ZeroMQ - pub / sub latency

耗尽温柔 提交于 2019-12-05 22:46:31

First make sure you run producer and consumer on different physical cores (not HT). Second, it depends A LOT on the hardware and OS. Last time I measured kernel IO (4-5 years ago) the results were indeed 10 to 20us around send/recv system calls. You have to optimize your kernel settings to low latency and set TCP_NODELAY.

Is the Task Definition real?

Once speaking about *-real-time design, the architecture-capability validation is more important, than the following implementation itself.

If taking your source code as-is, your readings ( which are pitty that were not posted together with your code-snippets for a cross-validation of the replicated MCVE-retest ) will not serve much, as the numbers do not distinguish what portions ( what amounts of time ) were spent on sending-side loop-er, on sending side zmq-data-acquisition/copy/schedulling/wire-level formatting/datagram-dispatch and on receiving side unloading from media/copy/decode/pattern-match/propagate to receiver buffer(s)

If interested in ZeroMQ internals, there are good performance-related application notes available.

If striving for a minimum-latency design do:

  • remove all overheads
    • replace all tcp-header processing from the proposed PUB/SUB channel
    • avoid all non-cardinal logic overheads from processing ( no sense to spend time on subscribe-side ( sure, newer versions of ZMQ have moved into publisher-side filtering, but the idea is clear ) with pattern-matching encoded in the selected archetype processing ( using ZMQ_PAIR avoids any such, independently from the transport class ) - if it is intended to block something, then rather change the signalling socket layout accordingly, so as to principally avoid blocking ( this ought to be a real-time system, as you have said above)
    • apply a "latency-masking" where possible in the target multi-core / many-core hardware architectures so as to squeeze the last drops of spare-time from your hardware / tools capabilities ... benchmark with experiments setups with more I/O-threads' help zmq::context_t context( N );, where N > 1

Missing target:

As Alice in the Wonderlands stated more than a century ago, whenever there was no goal defined, any road leads to the target.

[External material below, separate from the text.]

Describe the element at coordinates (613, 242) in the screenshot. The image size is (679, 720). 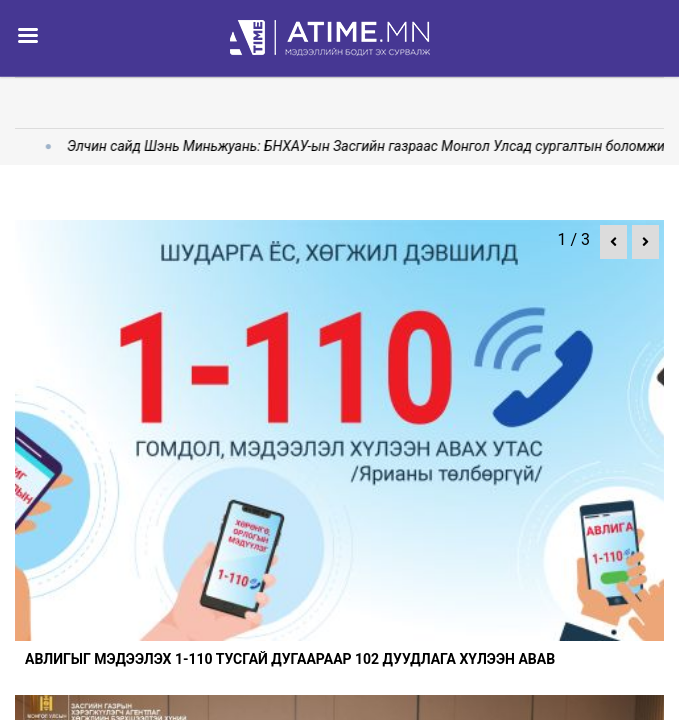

Having a soft-real time ambition, there shan´t be an issue to state a maximum allowed end-to-end latency and from that derive a constraint for transport-layer latency.

Having not done so, 30 us, 300 us or even 3 ms have no meaning per se, so no-one can decide, whether these figures are "enough" for some subsystem or not.

A reasonable next step:

  • define real-time stability horizon(s) ... if using for a real-time control
  • define real-time design constraints ... for signal / data acquisition(s), for processing task(s), for self-diagnostic & control services
  • avoid any blocking, design-wise & validate / prove no blocking will ever appear under all possible real-world operations circumstances [formal proof methods are ready for such task] ( no one would like to see an AlertPanel [ Waiting for data] during your next jet landing or have the last thing to see, before an autonomous car crashes right into the wall, a lovely looking [hour-glass] animated-icon as it moves the sand while the control system got busy, whatever a reason for that was behind it, in a devastatingly blocking manner.

Quantified targets make sense for testing.

If a given threshold permits to have 500 ms stability horizon (which may be a safe value for a slo-mo hydraulic-actuator/control-loop, but may fail to work for a guided missile control system, the less for any [mass&momentum-of-inertia]-less system (alike DSP family of RT-control-systems)), you can test end-to-end if your processing fits in between.

If you know, your incoming data-stream brings about 10 kB each 500 us, you can test your design if it can keep the pace with the burst traffic or not.

If you test, your mock-up design does miss the target (not meeting the performance / time-constrained figures) you know pretty well, where the design or where the architecture needs to get improved.